WHAT IS EXPECTED: Nothing should appear in the answer except the lines from the one containing "Wed, 4 Nov - Sat, 7 Nov" through the end of the records below, written out exactly.

(Entries taken from a collection)
_ _ _ _
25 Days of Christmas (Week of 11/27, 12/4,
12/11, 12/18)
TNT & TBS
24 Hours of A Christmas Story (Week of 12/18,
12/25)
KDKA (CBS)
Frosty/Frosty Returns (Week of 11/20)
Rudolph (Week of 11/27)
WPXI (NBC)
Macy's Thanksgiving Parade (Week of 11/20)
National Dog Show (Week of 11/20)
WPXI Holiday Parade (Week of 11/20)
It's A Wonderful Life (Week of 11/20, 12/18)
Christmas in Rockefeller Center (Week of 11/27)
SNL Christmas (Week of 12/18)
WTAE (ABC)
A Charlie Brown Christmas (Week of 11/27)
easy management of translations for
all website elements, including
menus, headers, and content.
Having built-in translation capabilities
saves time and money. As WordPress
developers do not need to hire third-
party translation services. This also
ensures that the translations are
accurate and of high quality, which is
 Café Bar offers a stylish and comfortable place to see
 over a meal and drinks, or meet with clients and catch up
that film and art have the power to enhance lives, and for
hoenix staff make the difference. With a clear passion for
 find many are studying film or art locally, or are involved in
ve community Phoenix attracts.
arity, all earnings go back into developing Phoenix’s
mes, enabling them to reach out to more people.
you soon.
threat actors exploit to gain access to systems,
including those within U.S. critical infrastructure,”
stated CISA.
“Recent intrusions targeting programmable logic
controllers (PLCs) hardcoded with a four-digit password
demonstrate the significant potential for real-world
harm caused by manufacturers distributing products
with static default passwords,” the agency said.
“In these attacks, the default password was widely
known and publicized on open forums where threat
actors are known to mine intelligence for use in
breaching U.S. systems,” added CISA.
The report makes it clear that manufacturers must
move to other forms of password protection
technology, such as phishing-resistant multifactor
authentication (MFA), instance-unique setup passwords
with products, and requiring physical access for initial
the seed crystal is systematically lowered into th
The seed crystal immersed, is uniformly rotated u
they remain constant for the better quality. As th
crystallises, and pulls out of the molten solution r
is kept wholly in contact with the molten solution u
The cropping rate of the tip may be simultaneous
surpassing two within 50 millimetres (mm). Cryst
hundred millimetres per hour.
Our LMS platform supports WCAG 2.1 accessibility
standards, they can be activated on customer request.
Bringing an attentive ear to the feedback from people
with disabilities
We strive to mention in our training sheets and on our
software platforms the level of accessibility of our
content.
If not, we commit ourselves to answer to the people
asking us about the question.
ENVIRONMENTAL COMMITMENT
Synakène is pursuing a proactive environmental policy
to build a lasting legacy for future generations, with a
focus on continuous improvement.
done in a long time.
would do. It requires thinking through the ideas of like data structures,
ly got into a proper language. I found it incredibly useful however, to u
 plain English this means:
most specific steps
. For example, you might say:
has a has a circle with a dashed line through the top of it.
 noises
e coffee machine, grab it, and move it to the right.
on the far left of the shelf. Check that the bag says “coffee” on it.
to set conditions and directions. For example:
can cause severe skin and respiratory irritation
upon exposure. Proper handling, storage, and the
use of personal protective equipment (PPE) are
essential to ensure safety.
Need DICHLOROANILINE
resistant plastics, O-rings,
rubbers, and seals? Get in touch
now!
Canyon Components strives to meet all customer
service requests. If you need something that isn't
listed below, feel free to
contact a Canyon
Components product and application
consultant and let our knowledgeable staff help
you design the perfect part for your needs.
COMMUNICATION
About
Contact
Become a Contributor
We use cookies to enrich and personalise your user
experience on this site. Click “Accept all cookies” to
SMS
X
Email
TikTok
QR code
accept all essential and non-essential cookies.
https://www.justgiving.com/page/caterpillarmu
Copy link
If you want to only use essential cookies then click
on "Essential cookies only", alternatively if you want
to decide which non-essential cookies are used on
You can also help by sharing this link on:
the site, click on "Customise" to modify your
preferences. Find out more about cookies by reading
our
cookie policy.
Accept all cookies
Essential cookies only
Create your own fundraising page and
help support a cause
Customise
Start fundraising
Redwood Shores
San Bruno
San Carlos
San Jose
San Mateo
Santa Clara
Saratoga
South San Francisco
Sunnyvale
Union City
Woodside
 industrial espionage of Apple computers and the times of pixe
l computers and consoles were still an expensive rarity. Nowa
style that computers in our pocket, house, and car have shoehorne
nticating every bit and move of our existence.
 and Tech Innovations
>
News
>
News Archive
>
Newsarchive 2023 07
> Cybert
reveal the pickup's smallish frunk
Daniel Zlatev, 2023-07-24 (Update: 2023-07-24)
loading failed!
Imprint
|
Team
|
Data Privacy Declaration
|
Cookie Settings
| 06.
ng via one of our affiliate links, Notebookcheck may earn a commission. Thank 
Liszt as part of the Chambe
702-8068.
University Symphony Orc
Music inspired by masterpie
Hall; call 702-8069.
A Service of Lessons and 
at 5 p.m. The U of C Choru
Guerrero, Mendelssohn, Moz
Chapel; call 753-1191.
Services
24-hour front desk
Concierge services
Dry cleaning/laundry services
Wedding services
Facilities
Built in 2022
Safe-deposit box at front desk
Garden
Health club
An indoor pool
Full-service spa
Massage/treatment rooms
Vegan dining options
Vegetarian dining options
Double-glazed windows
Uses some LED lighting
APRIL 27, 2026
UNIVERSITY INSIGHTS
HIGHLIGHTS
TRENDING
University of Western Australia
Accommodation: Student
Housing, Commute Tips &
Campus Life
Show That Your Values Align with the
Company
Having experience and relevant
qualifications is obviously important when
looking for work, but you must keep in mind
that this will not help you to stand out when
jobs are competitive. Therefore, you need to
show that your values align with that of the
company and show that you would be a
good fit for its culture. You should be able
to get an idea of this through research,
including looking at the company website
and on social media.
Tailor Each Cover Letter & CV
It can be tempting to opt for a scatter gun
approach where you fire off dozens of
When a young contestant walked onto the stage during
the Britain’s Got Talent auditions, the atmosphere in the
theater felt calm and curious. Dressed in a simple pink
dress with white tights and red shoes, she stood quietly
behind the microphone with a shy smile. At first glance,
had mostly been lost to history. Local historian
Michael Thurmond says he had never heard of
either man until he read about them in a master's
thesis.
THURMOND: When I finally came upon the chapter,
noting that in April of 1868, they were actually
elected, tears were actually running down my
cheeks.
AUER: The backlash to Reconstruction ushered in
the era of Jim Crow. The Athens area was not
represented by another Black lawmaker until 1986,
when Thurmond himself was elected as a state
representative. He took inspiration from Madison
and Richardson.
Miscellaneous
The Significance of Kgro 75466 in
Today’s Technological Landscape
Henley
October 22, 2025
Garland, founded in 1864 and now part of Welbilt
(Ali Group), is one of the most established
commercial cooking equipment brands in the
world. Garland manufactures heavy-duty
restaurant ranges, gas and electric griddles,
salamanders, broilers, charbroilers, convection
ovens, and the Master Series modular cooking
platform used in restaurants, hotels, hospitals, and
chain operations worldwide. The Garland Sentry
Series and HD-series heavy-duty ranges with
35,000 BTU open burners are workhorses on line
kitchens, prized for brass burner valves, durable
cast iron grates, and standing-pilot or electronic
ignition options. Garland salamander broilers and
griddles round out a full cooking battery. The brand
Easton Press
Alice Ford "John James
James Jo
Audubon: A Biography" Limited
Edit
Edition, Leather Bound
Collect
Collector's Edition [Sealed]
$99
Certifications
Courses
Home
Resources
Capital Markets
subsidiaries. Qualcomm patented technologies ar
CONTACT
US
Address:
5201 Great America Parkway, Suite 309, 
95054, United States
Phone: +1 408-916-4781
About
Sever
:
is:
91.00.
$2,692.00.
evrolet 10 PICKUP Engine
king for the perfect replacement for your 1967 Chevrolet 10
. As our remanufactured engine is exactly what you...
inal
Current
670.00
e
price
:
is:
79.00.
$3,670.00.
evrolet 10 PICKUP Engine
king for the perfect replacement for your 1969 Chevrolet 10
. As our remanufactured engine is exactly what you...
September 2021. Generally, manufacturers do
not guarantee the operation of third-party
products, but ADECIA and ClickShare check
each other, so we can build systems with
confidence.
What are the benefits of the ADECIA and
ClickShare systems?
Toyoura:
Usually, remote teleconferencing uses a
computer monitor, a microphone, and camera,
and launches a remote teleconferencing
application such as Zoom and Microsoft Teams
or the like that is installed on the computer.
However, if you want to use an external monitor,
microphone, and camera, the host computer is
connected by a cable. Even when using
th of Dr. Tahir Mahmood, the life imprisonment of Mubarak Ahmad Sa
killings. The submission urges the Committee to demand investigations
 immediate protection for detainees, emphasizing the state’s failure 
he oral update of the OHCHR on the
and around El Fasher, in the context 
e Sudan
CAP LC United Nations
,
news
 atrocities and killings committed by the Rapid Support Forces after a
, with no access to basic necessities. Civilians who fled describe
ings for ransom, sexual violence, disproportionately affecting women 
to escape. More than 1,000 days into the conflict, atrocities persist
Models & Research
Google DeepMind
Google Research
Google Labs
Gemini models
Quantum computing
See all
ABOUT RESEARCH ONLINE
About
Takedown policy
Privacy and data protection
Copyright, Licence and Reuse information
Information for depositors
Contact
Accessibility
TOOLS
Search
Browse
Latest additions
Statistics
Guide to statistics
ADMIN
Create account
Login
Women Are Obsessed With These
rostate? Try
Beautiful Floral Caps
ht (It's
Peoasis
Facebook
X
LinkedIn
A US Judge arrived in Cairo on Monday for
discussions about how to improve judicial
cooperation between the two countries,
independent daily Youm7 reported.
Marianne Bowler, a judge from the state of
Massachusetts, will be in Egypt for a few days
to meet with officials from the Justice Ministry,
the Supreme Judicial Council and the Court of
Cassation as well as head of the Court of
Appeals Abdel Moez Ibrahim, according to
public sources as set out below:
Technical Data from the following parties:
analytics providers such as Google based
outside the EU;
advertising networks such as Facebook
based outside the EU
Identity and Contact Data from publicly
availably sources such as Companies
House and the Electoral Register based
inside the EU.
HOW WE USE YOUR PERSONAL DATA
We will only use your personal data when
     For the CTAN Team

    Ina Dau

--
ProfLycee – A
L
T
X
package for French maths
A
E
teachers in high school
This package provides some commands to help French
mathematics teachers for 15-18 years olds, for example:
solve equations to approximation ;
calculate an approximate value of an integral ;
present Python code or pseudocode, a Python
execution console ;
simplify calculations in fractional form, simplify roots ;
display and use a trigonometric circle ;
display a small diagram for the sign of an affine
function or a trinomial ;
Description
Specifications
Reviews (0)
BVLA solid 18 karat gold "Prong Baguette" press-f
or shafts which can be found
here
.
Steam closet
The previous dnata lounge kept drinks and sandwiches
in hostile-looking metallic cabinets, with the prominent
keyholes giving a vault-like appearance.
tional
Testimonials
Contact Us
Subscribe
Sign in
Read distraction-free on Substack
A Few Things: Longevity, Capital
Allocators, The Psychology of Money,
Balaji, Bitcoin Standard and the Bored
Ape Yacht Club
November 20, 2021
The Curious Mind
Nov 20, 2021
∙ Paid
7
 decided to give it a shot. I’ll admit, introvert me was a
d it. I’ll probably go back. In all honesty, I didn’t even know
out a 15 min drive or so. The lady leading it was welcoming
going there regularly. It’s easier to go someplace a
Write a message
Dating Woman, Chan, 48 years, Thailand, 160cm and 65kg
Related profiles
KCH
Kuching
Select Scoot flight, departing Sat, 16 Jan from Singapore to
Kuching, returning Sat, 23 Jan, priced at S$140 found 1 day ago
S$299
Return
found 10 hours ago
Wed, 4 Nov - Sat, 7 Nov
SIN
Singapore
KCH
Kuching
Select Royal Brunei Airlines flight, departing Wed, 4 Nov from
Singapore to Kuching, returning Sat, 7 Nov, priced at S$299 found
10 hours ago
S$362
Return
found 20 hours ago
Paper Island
_ _ _ _
SOLUTION TO THIS TASK:
Wed, 4 Nov - Sat, 7 Nov
SIN
Singapore
KCH
Kuching
Select Royal Brunei Airlines flight, departing Wed, 4 Nov from
Singapore to Kuching, returning Sat, 7 Nov, priced at S$299 found
10 hours ago
S$362
Return
found 20 hours ago
Paper Island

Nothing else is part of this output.